Turning to the Sentences Commentary, Bonaventure affirms that celestial bodies surpass all other bodies in nobility and power. Because of their high place in the order of the universe [ordo universitatis], the stars exert profound influence on the four elements. The stars also influence human bodies through this elementary activity, and indirectly through local motion—all as divine wisdom has disposed. Bonaventure then asks whether this is sufficient to explain world events and human actions. He concludes in the negative, but also notes:
If one says that human behaviors vary according to the arrangement of the stars, then one can speak the truth, because this is not repugnant to reason or faith. The arrangement of a body varies greatly according to the affections and behaviors of the soul. Likewise, the soul imitates the many complexities of the body; whether choleric or irascible [etc.] … But such dispositions are not necessary, because the soul is master of its body—especially when aided by grace.
Here, Bonaventure is simply admitting that human experience is embedded within a complex network of internal and external causes; there can be no easy accounting for the origin of any single action, no idealist or physicalist reduction of any behavior or choice to a single source. But Bonaventure will not allow this reality to undermine virtue. He speaks univocally against necessary causality, whether it is deduced from the influence of planets, the powers of angelic substances, or mistaken views of God’s foreknowledge and providence. Advancing the thesis that one person’s prayer necessarily effects another’s behavior, or events in the physical world, then, would shift focus away from human responsibility and embodied human experience—obscuring the natural light of creation’s order.
Returning to the Breviloquium, where Bonaventure treats divine foreknowledge only in brief, we find a lengthy reflection on prayer as he finishes his discussion of grace and moves to treat the Sacraments. Prayer comes into focus here as the precondition for maintaining virtuous habits in order to receive spiritual gifts. Commenting on the Lord’s Prayer, Bonaventure notes that we pray to be “delivered from evil” by “begging pardon of our sins, asking victory over our temptations, and seeking deliverance from oppression.” (Brev. 126.96.36.199) In this way, prayer assuages past guilt, overcomes present strife, and liberates from future punishment.

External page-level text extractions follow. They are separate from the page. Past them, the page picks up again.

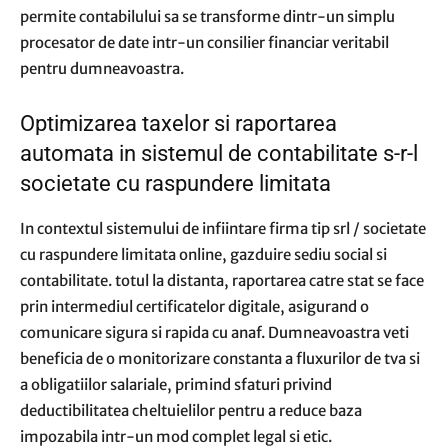
permite contabilului sa se transforme dintr-un simplu
procesator de date intr-un consilier financiar veritabil
pentru dumneavoastra.
Optimizarea taxelor si raportarea
automata in sistemul de contabilitate s-r-l
societate cu raspundere limitata
In contextul sistemului de infiintare firma tip srl / societate
cu raspundere limitata online, gazduire sediu social si
contabilitate. totul la distanta, raportarea catre stat se face
prin intermediul certificatelor digitale, asigurand o
comunicare sigura si rapida cu anaf. Dumneavoastra veti
beneficia de o monitorizare constanta a fluxurilor de tva si
a obligatiilor salariale, primind sfaturi privind
deductibilitatea cheltuielilor pentru a reduce baza
impozabila intr-un mod complet legal si etic.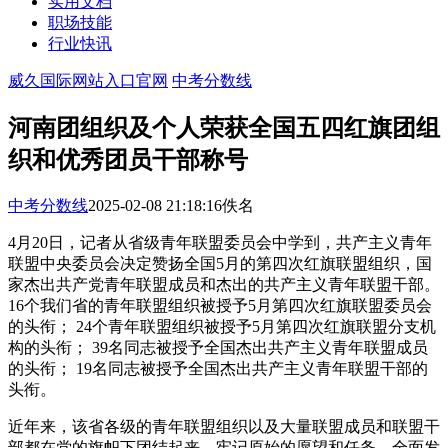
实用文档
职场技能
行业快讯
威久国际网站入口官网
中考分数线
河南团组织及个人荣获全国五四红旗团组
织和优秀团员干部称号
中考分数线
2025-02-08 21:18:16
佚名
4月20日，记者从省级青年联盟委员会中学到，共产主义青年
联盟中央委员会决定赞扬全国5月的第四次红旗联盟组织，国
家杰出共产党青年联盟成员和杰出的共产主义青年联盟干部。
16个我们省的青年联盟组织被授予5月第四次红旗联盟委员会
的头衔； 24个青年联盟组织被授予5月第四次红旗联盟分支机
构的头衔； 39名同志被授予全国杰出共产主义青年联盟成员
的头衔； 19名同志被授予全国杰出共产主义青年联盟干部的
头衔。
近年来，该省各级的青年联盟组织以及大量联盟成员和联盟干
部都在党的旗帜下团结起来，牢记原始的愿望和任务，全面发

There is no simple answer as to how this all happens—each soul undertakes her own journey, according to a variety of circumstances known in full only to God. This is why Bonaventure concludes his teaching on grace not with the specifics of how prayers are effective, but by framing prayer itself within a broader narrative—the recapitulation of salvation history in each individual soul: “Holy Scripture proposes for our consideration a sevenfold series of sevens: the capital sins, the sacraments, the virtues, the gifts, the beatitudes, the petitions, and the endowments of glory … Thus, praising the name of the Lord and praying to him seven times a day (Ps 119:164) … we may attain the sevenfold crown.”
Prayer and the Church
Souls are aided in this journey by the Church. And this brings us to the third and final section: If prayer’s relationship to physical causes and worldly events remains somewhat ambiguous or unspecified, what can be said with certainty about the spiritual realm?

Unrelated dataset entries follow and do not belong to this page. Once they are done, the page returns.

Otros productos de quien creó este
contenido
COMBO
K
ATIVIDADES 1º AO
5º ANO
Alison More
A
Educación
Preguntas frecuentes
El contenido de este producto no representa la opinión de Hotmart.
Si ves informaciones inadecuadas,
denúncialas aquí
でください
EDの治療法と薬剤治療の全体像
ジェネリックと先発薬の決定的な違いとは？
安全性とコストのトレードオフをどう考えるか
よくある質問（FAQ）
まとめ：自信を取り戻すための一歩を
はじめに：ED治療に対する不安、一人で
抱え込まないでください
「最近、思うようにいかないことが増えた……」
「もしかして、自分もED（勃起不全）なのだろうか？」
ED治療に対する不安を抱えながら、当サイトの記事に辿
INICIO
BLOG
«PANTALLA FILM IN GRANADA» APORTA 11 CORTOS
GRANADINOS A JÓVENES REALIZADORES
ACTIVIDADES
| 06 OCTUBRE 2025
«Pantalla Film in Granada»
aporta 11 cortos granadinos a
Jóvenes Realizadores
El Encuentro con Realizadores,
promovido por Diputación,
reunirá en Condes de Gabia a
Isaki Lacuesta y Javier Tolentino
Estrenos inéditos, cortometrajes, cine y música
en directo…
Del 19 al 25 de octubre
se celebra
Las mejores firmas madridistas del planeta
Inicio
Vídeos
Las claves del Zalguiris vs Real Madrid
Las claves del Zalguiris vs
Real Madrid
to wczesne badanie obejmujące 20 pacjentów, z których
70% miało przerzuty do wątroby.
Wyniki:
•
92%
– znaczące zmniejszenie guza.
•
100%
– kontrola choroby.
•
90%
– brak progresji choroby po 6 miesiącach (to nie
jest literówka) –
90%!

Bonaventure dedicates an entire section of Breviloquium 7 to the suffrages of the Church. He focuses primarily on how the prayers of the living benefit the dead. As we saw above, fire is the natural element that God endowed, at Pentecost and elsewhere, with the ability to convoke supernatural change—and prayer is often the fuel that ignites this change. As such, the prayers of the Church affect those in purgatory through a grace that inheres in their souls as fire. The aid obtained is greater or lesser depending on the merit of the dead (meritorum in mortuis) and the charity of the living (caritate vivorum). This economic interplay between members of Christ’s Body is intended to keep our eyes turned toward the afterlife—to remind us that the primary purpose of prayer is to purify the mirror of the soul, and that prayer’s power is eminently spiritual. Prayer is thus framed as an exercise in desiring—not primarily our own earthly benefit, or the coincidence of certain earthly events, but the penultimate progress of our brothers and sisters as they advance toward God’s presence. Prayer for souls in purgation is the human activity wherein prayer’s supernatural causality is most properly on display.

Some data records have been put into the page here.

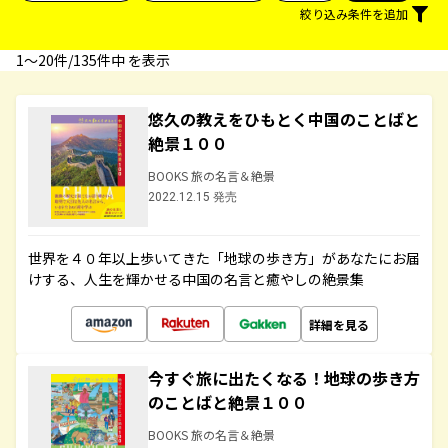
絞り込み条件を追加
1〜20件/135件中 を表示
悠久の教えをひもとく中国のことばと
絶景１００
BOOKS 旅の名言＆絶景
2022.12.15 発売
世界を４０年以上歩いてきた「地球の歩き方」があなたにお届
けする、人生を輝かせる中国の名言と癒やしの絶景集
詳細を見る
今すぐ旅に出たくなる！地球の歩き方
のことばと絶景１００
BOOKS 旅の名言＆絶景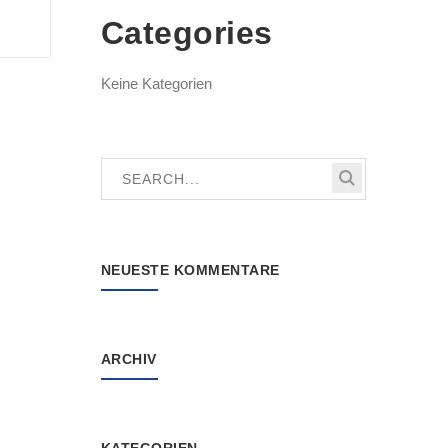
Categories
Keine Kategorien
NEUESTE KOMMENTARE
ARCHIV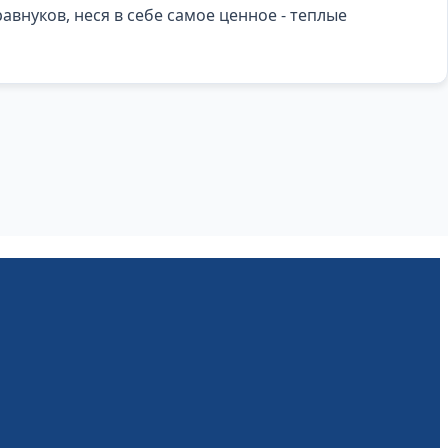
авнуков, неся в себе самое ценное - теплые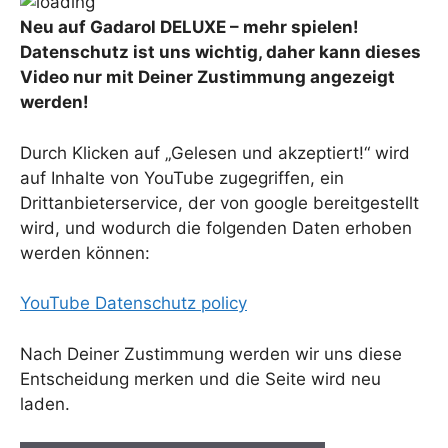
Neu auf Gadarol DELUXE – mehr spielen!
Datenschutz ist uns wichtig, daher kann dieses
Video nur mit Deiner Zustimmung angezeigt
werden!
Durch Klicken auf „Gelesen und akzeptiert!“ wird
auf Inhalte von YouTube zugegriffen, ein
Drittanbieterservice, der von google bereitgestellt
wird, und wodurch die folgenden Daten erhoben
werden können:
YouTube Datenschutz policy
Nach Deiner Zustimmung werden wir uns diese
Entscheidung merken und die Seite wird neu
laden.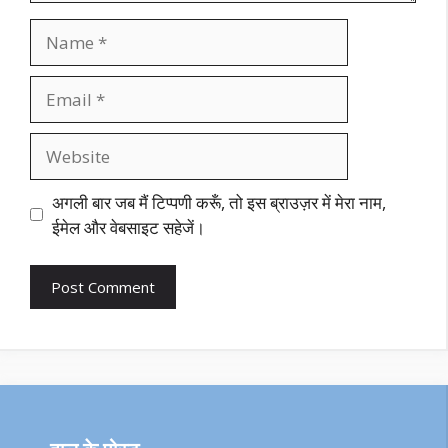
Name
Email
Website
अगली बार जब मैं टिप्पणी करूँ, तो इस ब्राउज़र में मेरा नाम,
ईमेल और वेबसाइट सहेजें।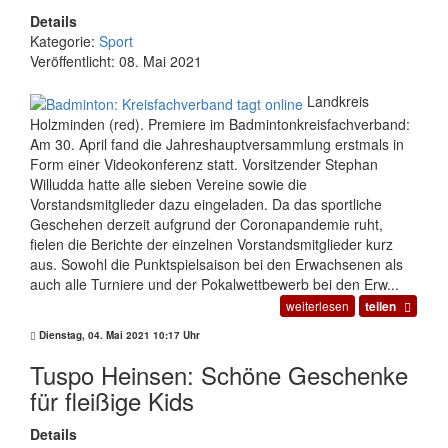
Details
Kategorie:
Sport
Veröffentlicht: 08. Mai 2021
Landkreis
Holzminden (red). Premiere im Badmintonkreisfachverband:
Am 30. April fand die Jahreshauptversammlung erstmals in
Form einer Videokonferenz statt. Vorsitzender Stephan
Willudda hatte alle sieben Vereine sowie die
Vorstandsmitglieder dazu eingeladen. Da das sportliche
Geschehen derzeit aufgrund der Coronapandemie ruht,
fielen die Berichte der einzelnen Vorstandsmitglieder kurz
aus. Sowohl die Punktspielsaison bei den Erwachsenen als
auch alle Turniere und der Pokalwettbewerb bei den Erw...
weiterlesen
teilen
Dienstag, 04. Mai 2021 10:17 Uhr
Tuspo Heinsen: Schöne Geschenke
für fleißige Kids
Details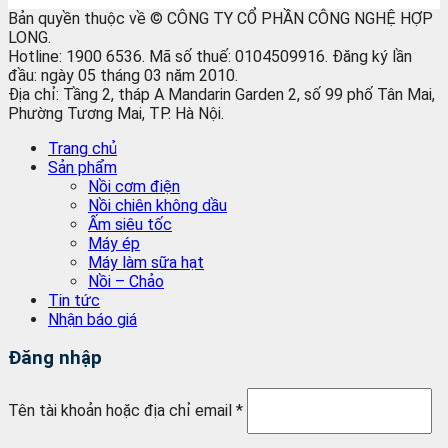
Bản quyền thuộc về © CÔNG TY CỔ PHẦN CÔNG NGHỆ HỢP
LONG.
Hotline: 1900 6536. Mã số thuế: 0104509916. Đăng ký lần
đầu: ngày 05 tháng 03 năm 2010.
Địa chỉ: Tầng 2, tháp A Mandarin Garden 2, số 99 phố Tân Mai,
Phường Tương Mai, TP. Hà Nội.
Trang chủ
Sản phẩm
Nồi cơm điện
Nồi chiên không dầu
Ấm siêu tốc
Máy ép
Máy làm sữa hạt
Nồi – Chảo
Tin tức
Nhận báo giá
Đăng nhập
Tên tài khoản hoặc địa chỉ email
*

Nevertheless, God also wills that the prayers of saints in heaven be sought after by the Church on earth, so that “humility is preserved in those who pray, dignity manifested in the saints who intercede, and love and unity displayed in all members of Christ, by which the lower have faithful recourse to the higher, while the higher generously condescend to the lower.” (Brev. 5.10.3) Likewise, God heeds only petitions that are “directed to his own honor and our salvation, namely, those having reference to the reward of our heavenly homeland, or the help we need along the way.” (Brev. 5.10.4) When we pray for our daily bread, we must always consider both soul and body.
All of this happens according to the generous providence and provident generosity of the Holy Spirit, who, “when he descended at Pentecost, poured out the fulness of gifts in order to bring the mystical body of Christ to perfection.” (Brev. 4.10.8)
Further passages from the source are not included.